• _EXERCISE DIRECTIONS_: If a line in the data below holds the word "votre", copy it.

Page images and extracted text:
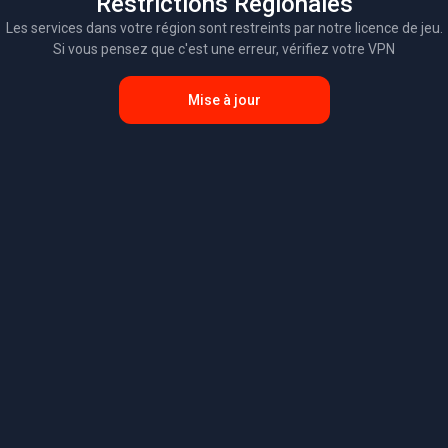
Restrictions Régionales
Les services dans votre région sont restreints par notre licence de jeu.
Si vous pensez que c'est une erreur, vérifiez votre VPN
Mise à jour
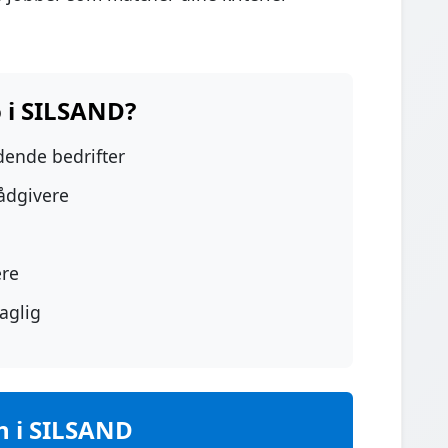
 i SILSAND?
edende bedrifter
rådgivere
ere
aglig
n i SILSAND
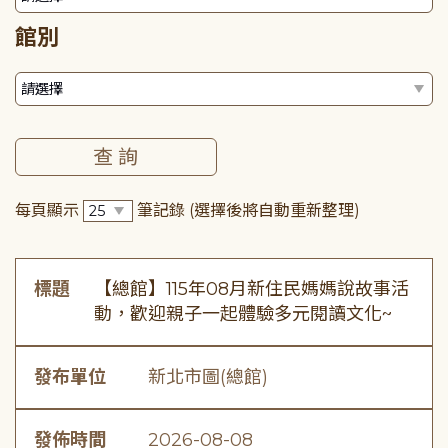
館別
每頁顯示
筆記錄
(選擇後將自動重新整理)
標題
【總館】115年08月新住民媽媽說故事活
動，歡迎親子一起體驗多元閱讀文化~
發布單位
新北市圖(總館)
發佈時間
2026-08-08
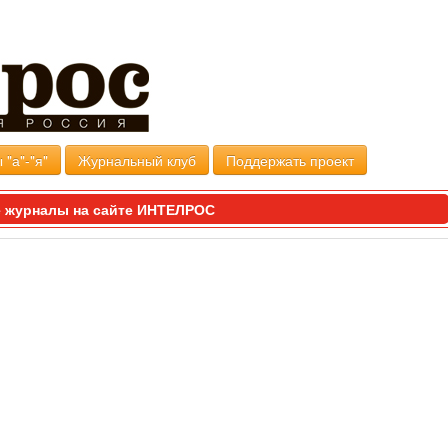
 "а"-"я"
Журнальный клуб
Поддержать проект
 журналы на сайте ИНТЕЛРОС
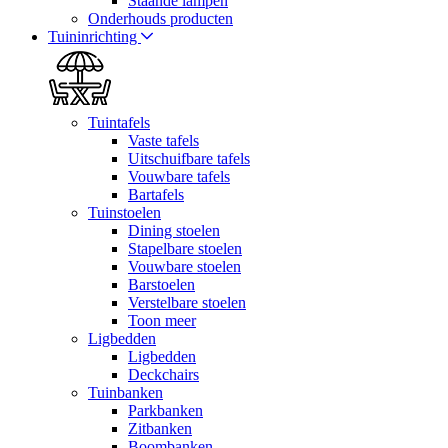
Staande lampen
Onderhouds producten
Tuininrichting
Tuintafels
Vaste tafels
Uitschuifbare tafels
Vouwbare tafels
Bartafels
Tuinstoelen
Dining stoelen
Stapelbare stoelen
Vouwbare stoelen
Barstoelen
Verstelbare stoelen
Toon meer
Ligbedden
Ligbedden
Deckchairs
Tuinbanken
Parkbanken
Zitbanken
Boombanken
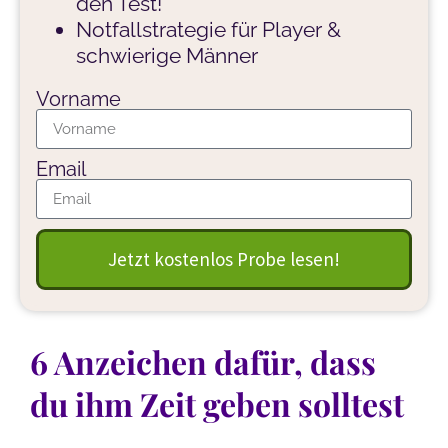
den Test!
Notfallstrategie für Player &
schwierige Männer
Vorname
Email
Jetzt kostenlos Probe lesen!
6 Anzeichen dafür, dass
du ihm Zeit geben solltest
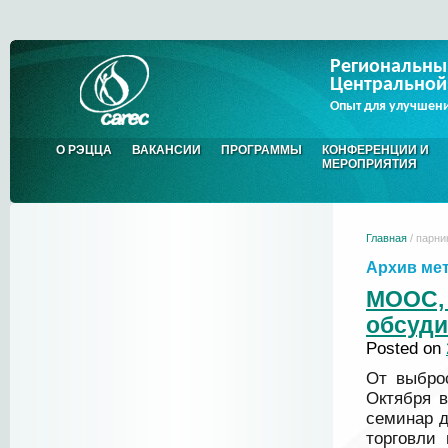
Региональны
Центральной
Опыт для улучшен
О РЭЦЦА
ВАКАНСИИ
ПРОГРАММЫ
КОНФЕРЕНЦИИ И
МЕРОПРИЯТИЯ
Главная
/ парни
Архив ме
МООС,
обсуди
Posted on
От выбро
Октября в
семинар д
торговли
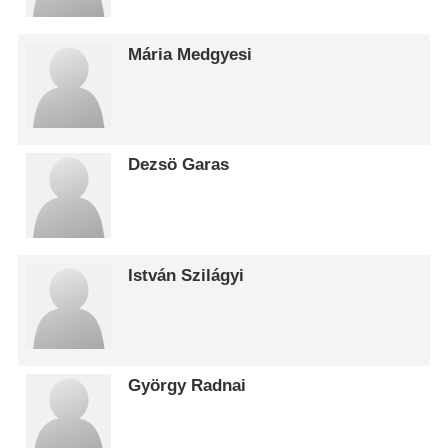
Mária Medgyesi
Dezsö Garas
István Szilágyi
György Radnai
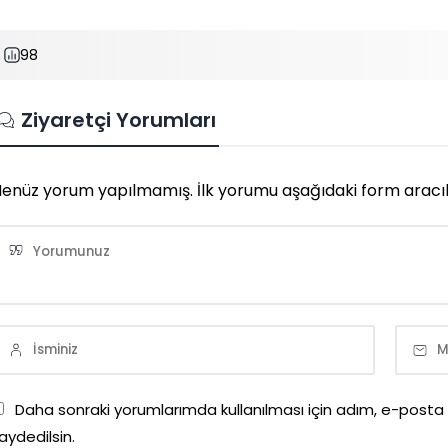
98
Ziyaretçi Yorumları
enüz yorum yapılmamış. İlk yorumu aşağıdaki form aracılığı
Daha sonraki yorumlarımda kullanılması için adım, e-posta
aydedilsin.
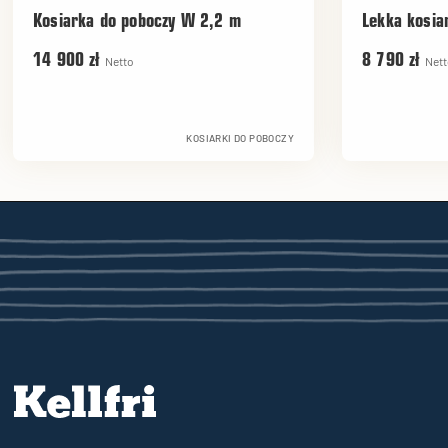
Kosiarka do poboczy W 2,2 m
Lekka kosia
14 900 zł
8 790 zł
Netto
Nett
KOSIARKI DO POBOCZY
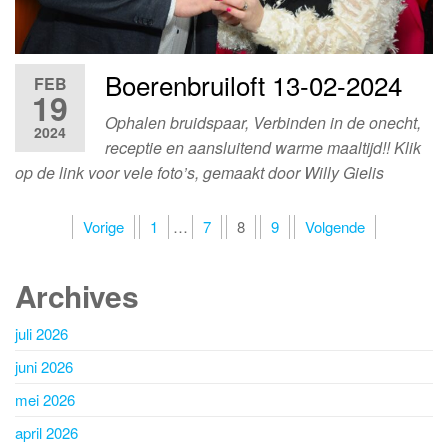
Boerenbruiloft 13-02-2024
FEB
19
Ophalen bruidspaar, Verbinden in de onecht,
2024
receptie en aansluitend warme maaltijd!! Klik
op de link voor vele foto’s, gemaakt door Willy Gielis
Berichten
Vorige
1
…
7
8
9
Volgende
paginering
Archives
juli 2026
juni 2026
mei 2026
april 2026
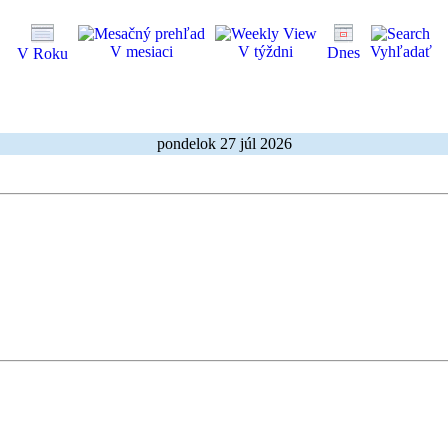
V mesiaci
V týždni
Vyhľadať
Dnes
V Roku
pondelok 27 júl 2026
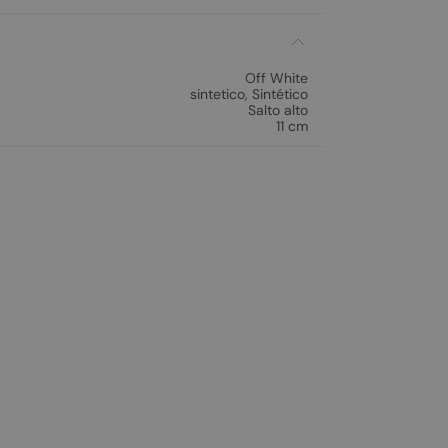
Off White
sintetico
,
Sintético
Salto alto
11 cm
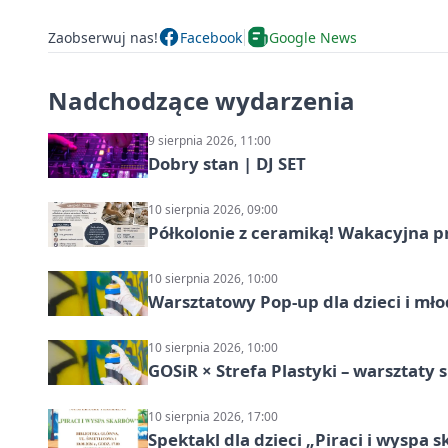
Zaobserwuj nas!
Facebook
Google News
Nadchodzące wydarzenia
9 sierpnia 2026, 11:00
Dobry stan | DJ SET
10 sierpnia 2026, 09:00
Półkolonie z ceramiką! Wakacyjna 
10 sierpnia 2026, 10:00
Warsztatowy Pop-up dla dzieci i mło
10 sierpnia 2026, 10:00
GOSiR × Strefa Plastyki – warsztaty 
10 sierpnia 2026, 17:00
Spektakl dla dzieci „Piraci i wyspa 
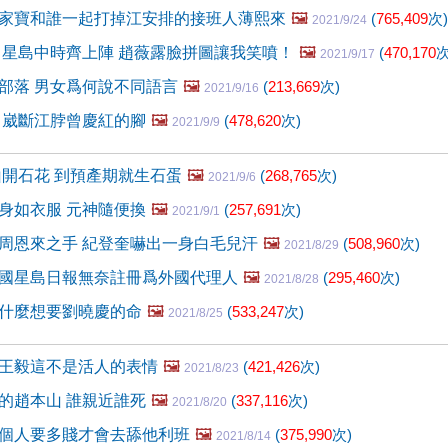
家寶和誰一起打掉江安排的接班人薄熙來
🖼️
(
765,409
次)
2021/9/24
 星島中時齊上陣 趙薇露臉拼圖讓我笑噴！
🖼️
(
470,170
次
2021/9/17
部落 男女爲何說不同語言
🖼️
(
213,669
次)
2021/9/16
 崴斷江脖曾慶紅的腳
🖼️
(
478,620
次)
2021/9/9
山開石花 到預產期就生石蛋
🖼️
(
268,765
次)
2021/9/6
身如衣服 元神隨便換
🖼️
(
257,691
次)
2021/9/1
周恩來之手 紀登奎嚇出一身白毛兒汗
🖼️
(
508,960
次)
2021/8/29
國星島日報無奈註冊爲外國代理人
🖼️
(
295,460
次)
2021/8/28
什麼想要劉曉慶的命
🖼️
(
533,247
次)
2021/8/25
王毅這不是活人的表情
🖼️
(
421,426
次)
2021/8/23
的趙本山 誰親近誰死
🖼️
(
337,116
次)
2021/8/20
個人要多賤才會去舔他利班
🖼️
(
375,990
次)
2021/8/14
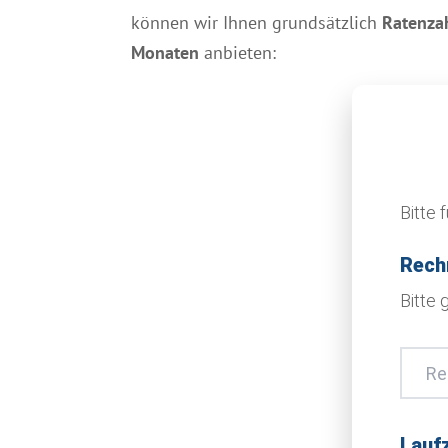
können wir Ihnen grund­sätzlich
Raten
za
Monaten
anbieten:
Bitte 
Rech
param
Bitte
Laufz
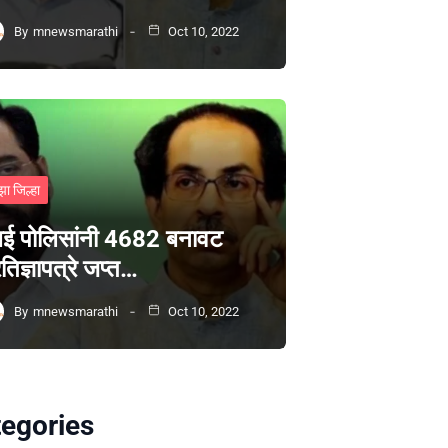
By
mnewsmarathi
Oct 10, 2022
झा जिल्हा
ंबई पोलिसांनी 4682 बनावट
रतिज्ञापत्रे जप्त…
By
mnewsmarathi
Oct 10, 2022
egories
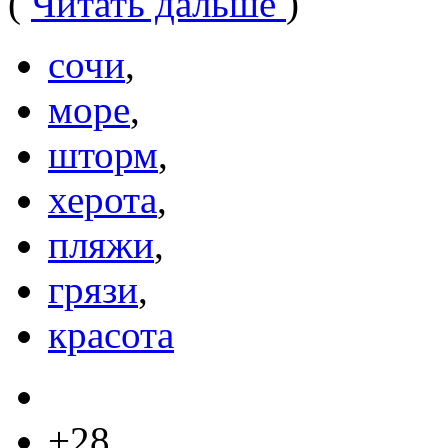
(
Читать дальше
)
сочи
,
море
,
шторм
,
херота
,
пляжи
,
грязи
,
красота
+28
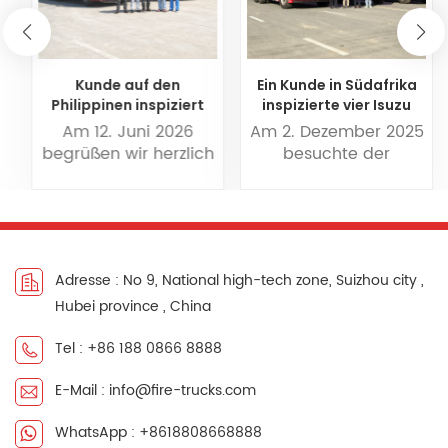
Kunde auf den
Ein Kunde in Südafrika
Philippinen inspiziert
inspizierte vier Isuzu
ISUZU-Trockenpulver-
FVZ 10 m³
Am 12. Juni 2026
Am 2. Dezember 2025
Schaum-
Wasserschaum-
begrüßen wir herzlich
besuchte der
Feuerwehrfahrzeug
Feuerwehrfahrzeuge in
unser philippinisches
südafrikanische
Powerstar-Ausführung.
Kundenteam zu
Kunde Herr Bona das
seinem Besuch bei
Werk von Powerstar
uns und zur Inspektion
Fire Trucks, um seine
von 3 Einheiten ISUZU
erste Bestellung von
Adresse : No 9, National high-tech zone, Suizhou city ,
GIGA Trockenpulver-
vier Isuzu FVZ-
Hubei province , China
Schaum-
Kabinen-
Feuerlöschfahrzeugen.
Wasserschaum-
Tel : +86 188 0866 8888
Isuzu GIGA
Feuerwehrfahrzeugen
Trockenpulver-
zu inspizieren. Isuzu
E-Mail : info@fire-trucks.com
Feuerlöschfahrzeug
6x4-Antrieb
kann Brände
Industriefeuerwehrwagen
WhatsApp : +8618808668888
gewöhnlicher fester
Der Tankwagen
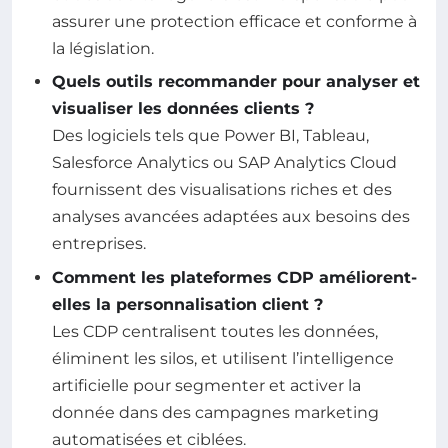
assurer une protection efficace et conforme à
la législation.
Quels outils recommander pour analyser et
visualiser les données clients ?
Des logiciels tels que Power BI, Tableau,
Salesforce Analytics ou SAP Analytics Cloud
fournissent des visualisations riches et des
analyses avancées adaptées aux besoins des
entreprises.
Comment les plateformes CDP améliorent-
elles la personnalisation client ?
Les CDP centralisent toutes les données,
éliminent les silos, et utilisent l’intelligence
artificielle pour segmenter et activer la
donnée dans des campagnes marketing
automatisées et ciblées.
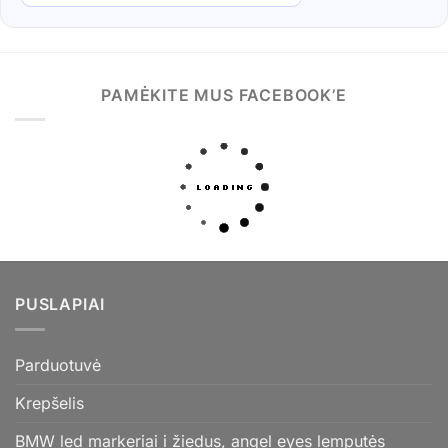
PAMĖKITE MUS FACEBOOK’E
PUSLAPIAI
Parduotuvė
Krepšelis
BMW led markeriai i žiedus, angel eyes lemputės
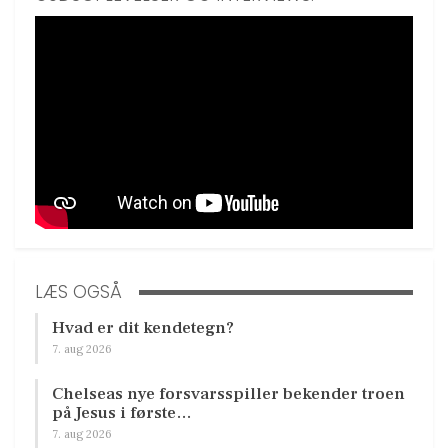
LÆS OGSÅ
Hvad er dit kendetegn?
7. aug 2026
Chelseas nye forsvarsspiller bekender troen
på Jesus i første…
7. aug 2026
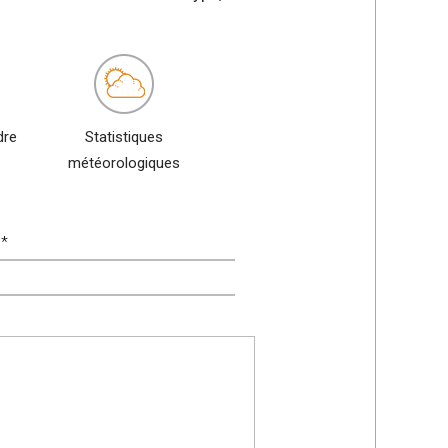
dre
Statistiques
météorologiques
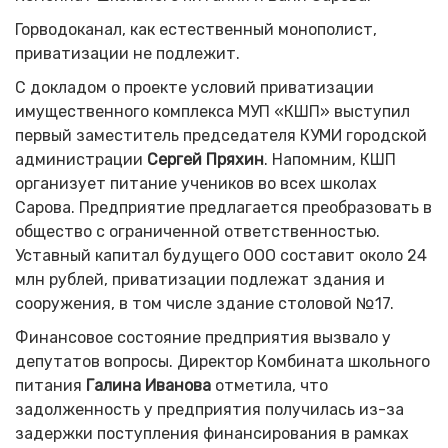
Горводоканал, как естественный монополист,
приватизации не подлежит.
С докладом о проекте условий приватизации
имущественного комплекса МУП «КШП» выступил
первый заместитель председателя КУМИ городской
администрации
Сергей Пряхин
. Напомним, КШП
организует питание учеников во всех школах
Сарова. Предприятие предлагается преобразовать в
общество с ограниченной ответственностью.
Уставный капитал будущего ООО составит около 24
млн рублей, приватизации подлежат здания и
сооружения, в том числе здание столовой №17.
Финансовое состояние предприятия вызвало у
депутатов вопросы. Директор Комбината школьного
питания
Галина Иванова
отметила, что
задолженность у предприятия получилась из-за
задержки поступления финансирования в рамках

• _EXERCISE RESULT_:
Les services dans votre région sont restreints par notre licence de jeu.
Si vous pensez que c'est une erreur, vérifiez votre VPN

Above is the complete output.